“I cannot tell you how much it means to me that my extra chromosome might lead to the answer to Alzheimer’s,” Frank Stephens, a self-advocate with Down syndrome, told Congress in 2017. His heart-wrenching comment, which was followed by thunderous applause and a standing ovation, got it exactly right.
People with Down syndrome have an extra copy of the 21st chromosome — the chromosome on which the gene that codes for amyloid precursor protein is located. The accumulation of amyloid plaque in the brain is associated with the development of Alzheimer’s. Though the amyloid theory of Alzheimer’s is controversial, one thing is clear: Around 70% of people with Down syndrome will be diagnosed with Alzheimer’s in their 40s and 50s.
But not all hope is lost. Five years after Frank Stephens testified, there are promising, repurposed drugs for Alzheimer’s disease. In its first phase II trial, a new medicine called Leukine boosted cognition and memory scores and improved all three biomarker measurements for dementia. In addition, promising new drugs known as monoclonal antibody treatments — or mAbs — are now coming online in the United States. In July 2021, the Food and Drug Administration approved the first such treatment. Another followed this year, and a third showed promise in a phase 3 study, according to an announcement from Eli Lilly on Wednesday.

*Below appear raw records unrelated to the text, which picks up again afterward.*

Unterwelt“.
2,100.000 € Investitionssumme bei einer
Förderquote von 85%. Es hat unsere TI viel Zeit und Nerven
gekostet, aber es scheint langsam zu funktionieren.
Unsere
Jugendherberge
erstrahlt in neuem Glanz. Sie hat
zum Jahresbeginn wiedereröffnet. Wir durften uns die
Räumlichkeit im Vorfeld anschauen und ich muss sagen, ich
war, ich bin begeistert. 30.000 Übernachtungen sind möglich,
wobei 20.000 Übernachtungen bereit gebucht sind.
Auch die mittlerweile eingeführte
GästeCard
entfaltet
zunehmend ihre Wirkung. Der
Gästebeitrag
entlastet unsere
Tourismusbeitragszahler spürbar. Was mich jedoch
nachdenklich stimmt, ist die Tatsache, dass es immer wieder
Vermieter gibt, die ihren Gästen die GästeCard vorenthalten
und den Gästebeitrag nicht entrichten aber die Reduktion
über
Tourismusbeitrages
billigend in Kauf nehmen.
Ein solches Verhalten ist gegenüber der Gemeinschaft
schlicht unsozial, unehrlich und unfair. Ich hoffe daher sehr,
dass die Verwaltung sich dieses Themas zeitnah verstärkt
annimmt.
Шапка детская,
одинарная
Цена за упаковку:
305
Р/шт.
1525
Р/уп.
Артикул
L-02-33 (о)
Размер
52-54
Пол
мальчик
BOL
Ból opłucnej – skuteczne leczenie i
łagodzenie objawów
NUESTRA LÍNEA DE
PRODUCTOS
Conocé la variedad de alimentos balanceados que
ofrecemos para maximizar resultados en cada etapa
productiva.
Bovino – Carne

But barriers to Alzheimer’s drug accessibility remain. In April 2022, the Centers for Medicare & Medicaid Services severely restricted coverage of mAbs for Alzheimer’s. Only Medicare and Medicaid patients participating in CMS-approved clinical trials and data registries to develop more evidence of the efficacy of mAbs will be able to get their prescriptions covered — notwithstanding FDA approval.
If there’s one silver lining, it’s that, after a wealth of input from the Down syndrome community, the determination was finalized without discriminatory language originally included in a January 2022 draft. In that version, CMS specifically called out patients with Down syndrome as not being eligible to participate in such trials.

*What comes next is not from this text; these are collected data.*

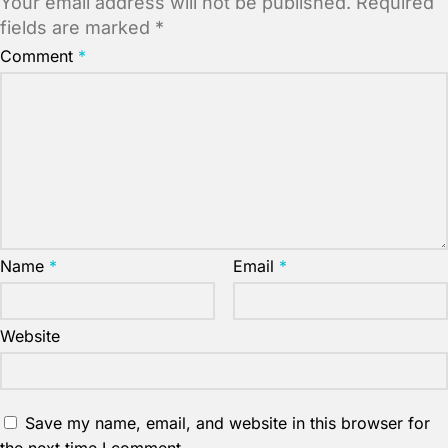
Your email address will not be published.
Required
fields are marked
*
Comment
*
Name
*
Email
*
Website
Save my name, email, and website in this browser for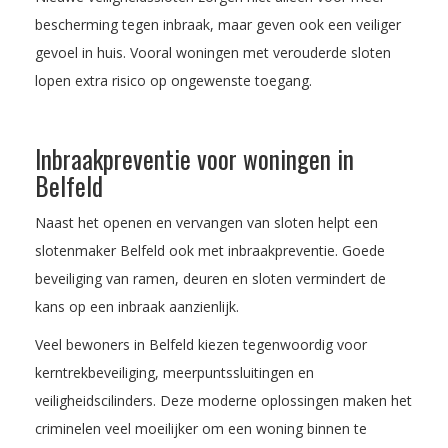
bescherming tegen inbraak, maar geven ook een veiliger
gevoel in huis. Vooral woningen met verouderde sloten
lopen extra risico op ongewenste toegang.
Inbraakpreventie voor woningen in
Belfeld
Naast het openen en vervangen van sloten helpt een
slotenmaker Belfeld ook met inbraakpreventie. Goede
beveiliging van ramen, deuren en sloten vermindert de
kans op een inbraak aanzienlijk.
Veel bewoners in Belfeld kiezen tegenwoordig voor
kerntrekbeveiliging, meerpuntssluitingen en
veiligheidscilinders. Deze moderne oplossingen maken het
criminelen veel moeilijker om een woning binnen te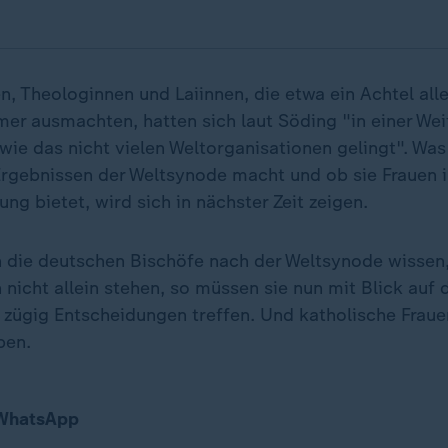
, Theologinnen und Laiinnen, die etwa ein Achtel alle
er ausmachten, hatten sich laut Söding "in einer Wei
wie das nicht vielen Weltorganisationen gelingt". Was
Ergebnissen der Weltsynode macht und ob sie Frauen 
ng bietet, wird sich in nächster Zeit zeigen.
die deutschen Bischöfe nach der Weltsynode wissen,
nicht allein stehen, so müssen sie nun mit Blick auf 
e zügig Entscheidungen treffen. Und katholische Fraue
ben.
 WhatsApp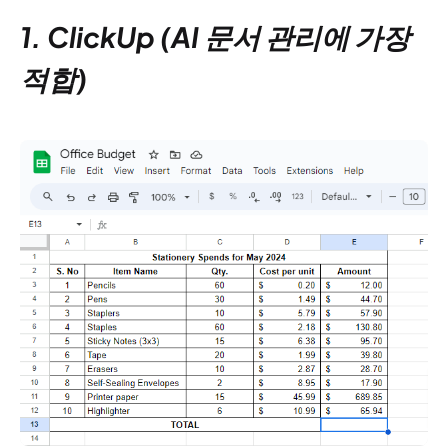
1. ClickUp (AI 문서 관리에 가장
적합)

But the general restriction on coverage remains, as does its disproportionate impact on people with Down syndrome. Simply removing language barring people with Down syndrome from participating in clinical studies — without apology — is not enough. CMS must encourage the Down syndrome community to participate.
A National Institutes of Health working group has already laid out ways to do so. Among other things, they recommend using pictures to communicate about informed consent, increasing the number of check-ins with participants, and conducting home or remote visits during the study period to reduce travel burdens. And it certainly wouldn’t hurt to hold outreach events to engage with patient groups or make individuals with Down syndrome part of the research team itself.
These small steps could change the lives of more than 400,000 Americans with Down syndrome. That’s almost 1 in every 700 babies born in the United States each year, according to the Centers for Disease Control and Prevention. Despite this, Down Syndrome has been the least funded major genetic condition, and federal spending on Down syndrome declined from 2001 until my organization and our self-advocates successfully advocated for the establishment of the trans-NIH Down syndrome research initiative in 2018.
In 2009, after learning that my daughter Sophia would be born with Down syndrome, I co-founded the Global Down Syndrome Foundation. Our efforts have helped more than quadruple funding for Down syndrome research, with a large percentage going to Alzheimer’s research for people with Down syndrome.
Such research stands to benefit all people with Alzheimer’s. If scientists can figure out why a small fraction of people with Down syndrome never develop Alzheimer’s symptoms, they might even be able to develop an effective prevention method for the disease.
For now, though, we’re starting to see results with mAbs.
The treatments are by no means perfect. They don’t work for everyone, and some patients experience side effects. But in lots of cases, mAbs have helped to slow the decline of memory and thinking in Alzheimer’s patients.
If CMS keeps its onerous restrictions on coverage for these treatments in place, too many Alzheimer’s patients, including many youthful people with Down syndrome, will find their symptoms progressing past the point at which research has shown they may benefit from mAbs. These patients have no time to lose.
As Frank Stephens stated in his famous testimony, “It’s likely that this thief will one day steal my memories — my very life — from me.”
I have fought so hard to make sure that my daughter and everyone with Down syndrome can live a longer, healthier life and reach their true potential. The thought of my daughter one day losing to Alzheimer’s memories that are integral to who she is as a person is unbearable, which is why I’m working so hard to keep that from happening.
Michelle Sie Whitten is president and CEO of the Global Down Syndrome Foundation.